For most parents admitting the fear of failure in handling future responsibilities is anxiety provoking. They unconsciously use their children as the excuse to avoid facing their problems appropriately. Once a parent chooses to stay in a miserable relationship and says “my children need their family to be intact”, she or he feels devoted, responsible, giving, and a “good” parent. They want to save their children’s nest, but guess what happens? When your children live in an environment of continuous turmoil and witness fights, they feel insecure and they will not have a safe nest to begin with. By staying in such conflict, you are clinging to a war zone; you are clinging to the storm that is shaking your offspring’s nest.
Children who witness parental conflict, coldness, sadness, struggle, and domestic violence are mostly depressed, anxious and become empty of internal strengths or resources. The marital conflict, name calling, belittling, constant arguments, fighting, domestic violence, and the silent treatments are all extremely threatening to the children. When a child feels that the only two powerful authorities in his/her life are disabled to solve their own conflict, they lose their faith in parental figures. They feel helpless and hopeless, which leads to anxiety and then depression. These children will live with low self esteem and low self confidence in their future relationships.

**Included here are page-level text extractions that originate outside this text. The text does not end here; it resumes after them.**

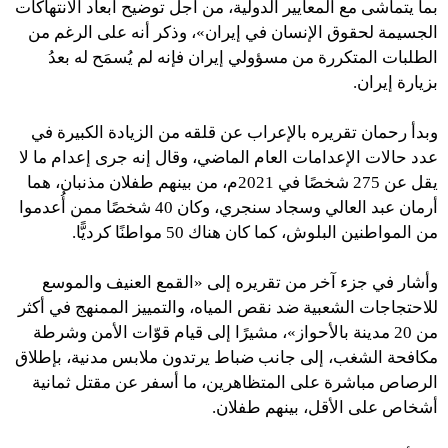
بما يتماشى مع المعايير الدولية، من أجل توضيح أبعاد الانتهاكات
الجسيمة لحقوق الإنسان في إيران»، وذكر أنه على الرغم من
الطلبات المتكررة من مسؤولي إيران فإنه لم يُسمَح له بعدُ
بزيارة إيران.
وبدأ رحمان تقريره بالإعراب عن قلقه من الزيادة الكبيرة في
عدد حالات الإعدامات العام الماضي، وقال إنه جرى إعدام ما لا
يقل عن 275 شخصًا في 2021م، من بينهم طفلان مذنبان، هما
أرمان عبد العالي وسجاد سنجري، وكان 40 شخصًا ممن أُعدموا
من المواطنين البلوش، كما كان هناك 50 مواطنًا كرديًّا.
وأشار في جزء آخر من تقريره إلى «القمع العنيف والموسع
للاحتجاجات الشعبية ضد نقص المياه، والتمييز الممنهج في أكثر
من 20 مدينة بالأحواز»، مشيرًا إلى قيام قوّات الأمن وشرطة
مكافحة الشغب، إلى جانب ضباط يرتدون ملابس مدنية، بإطلاق
الرصاص مباشرة على المتظاهرين، ما أسفر عن مقتل ثمانية
أشخاص على الأقل، بينهم طفلان.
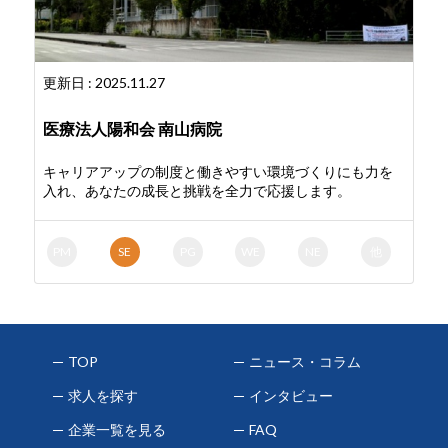
更新日 : 2025.11.27
医療法人陽和会 南山病院
キャリアアップの制度と働きやすい環境づくりにも力を
入れ、あなたの成長と挑戦を全力で応援します。
PM
SE
PG
WE
NE
他
TOP
ニュース・コラム
求人を探す
インタビュー
企業一覧を見る
FAQ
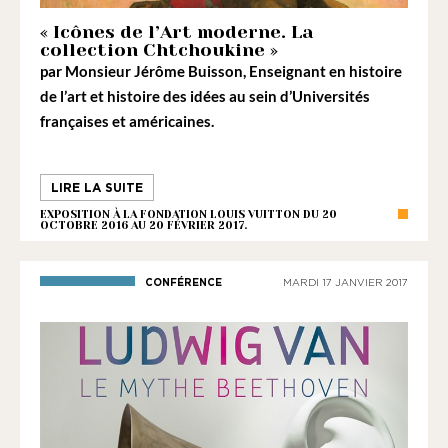
1901
ayant
« Icônes de l’Art moderne. La
collection Chtchoukine »
une
par
Monsieur Jérôme Buisson
, Enseignant en histoire
vocation
de l’art et histoire des idées au sein d’Universités
culturelle.
françaises et américaines.
LIRE LA SUITE
EXPOSITION À LA FONDATION LOUIS VUITTON DU 20
OCTOBRE 2016 AU 20 FÉVRIER 2017.
CONFÉRENCE
MARDI 17 JANVIER 2017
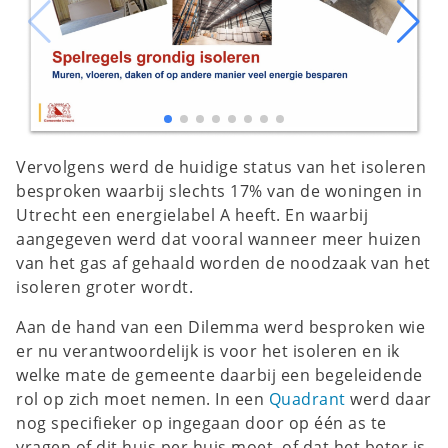
Vervolgens werd de huidige status van het isoleren
besproken waarbij slechts 17% van de woningen in
Utrecht een energielabel A heeft. En waarbij
aangegeven werd dat vooral wanneer meer huizen
van het gas af gehaald worden de noodzaak van het
isoleren groter wordt.
Aan de hand van een Dilemma werd besproken wie
er nu verantwoordelijk is voor het isoleren en ik
welke mate de gemeente daarbij een begeleidende
rol op zich moet nemen. In een
Quadrant
werd daar
nog specifieker op ingegaan door op één as te
vragen of dit huis per huis moet, of dat het beter is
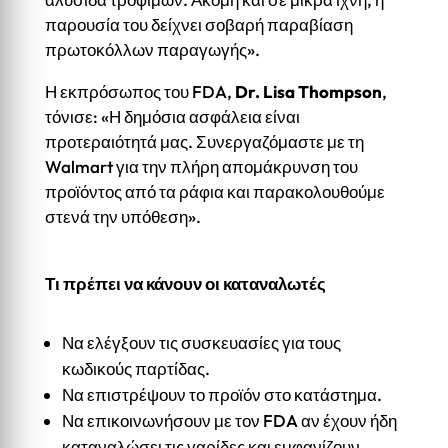
παρουσία του δείχνει σοβαρή παραβίαση
πρωτοκόλλων παραγωγής».
Η εκπρόσωπος του FDA,
Dr. Lisa Thompson
,
τόνισε: «Η δημόσια ασφάλεια είναι
προτεραιότητά μας. Συνεργαζόμαστε με τη
Walmart για την πλήρη απομάκρυνση του
προϊόντος από τα ράφια και παρακολουθούμε
στενά την υπόθεση».
Τι πρέπει να κάνουν οι καταναλωτές
Να ελέγξουν τις συσκευασίες για τους
κωδικούς παρτίδας.
Να επιστρέψουν το προϊόν στο κατάστημα.
Να επικοινωνήσουν με τον FDA αν έχουν ήδη
καταναλώσει τις γαρίδες και εμφανίζουν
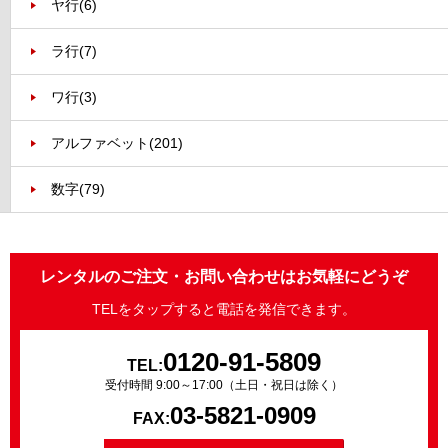
ヤ行
(6)
ラ行
(7)
ワ行
(3)
アルファベット
(201)
数字
(79)
レンタルのご注文・お問い合わせはお気軽にどうぞ
TELをタップすると電話を発信できます。
0120-91-5809
TEL:
受付時間 9:00～17:00（土日・祝日は除く）
03-5821-0909
FAX:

For some couples breaking the news of divorce to children is difficult, because they are not sure how their children might react. Children usually pay attention to their parents’ responses and how they take responsibility for their actions. A child feels more secure when faced with less tension and stress, so if you break the news in a very positive, supportive and loving manner then your children have a better chance of understanding and coping. Parents who insist on keeping a dysfunctional pattern at home do not realize that the ones who are suffering the most are children. Children can hear, feel, and understand that there is a huge problem at home, but the reason they don’t talk about it is that they know you don’t have an answer or solution to solve the problem. They either turn to their peers or unreliable resources. They suppress the unpleasant emotions of hurt and live with guilt, anger, and emotional instability.
As parents who want the best for their children, just remember not to use children as the excuse for staying in a life situation that you have no power of changing. By saying you are staying in this marriage because your child needs a father and a mother you are not wrong, but remember a child needs both in a healthy environment. Having stressed, anxious and depressed parents has never served any child or promoted a healthy life style. If you think your marriage is not fulfilling and most of the time you are unhappy or if you are living with constant conflicts and arguments, seeking help is your first step. By staying in a dysfunctional marriage you are teaching your children that you are weak and you are powerless. You are promoting surrendering to life challenges and you are passing a message that coping with pain and suffering is ok.
By taking charge and engaging in finding the resolution to your conflict or examining the possibility of divorce and taking back responsibility for your choices, you and your children benefit greatly. As a responsible parent you promote strength, happiness, and confidence. You tell your children that they are worthy to live in a more peaceful environment. Seeking support and educating yourself about the process of conflict resolution is vital in any situation. The level of appropriate communication with your children in regards with the effect of divorce requires professional help. With proper support divorce doesn’t mean losing anyone, it only means coming to an agreement to change the life circumstances for everyone to live in peace.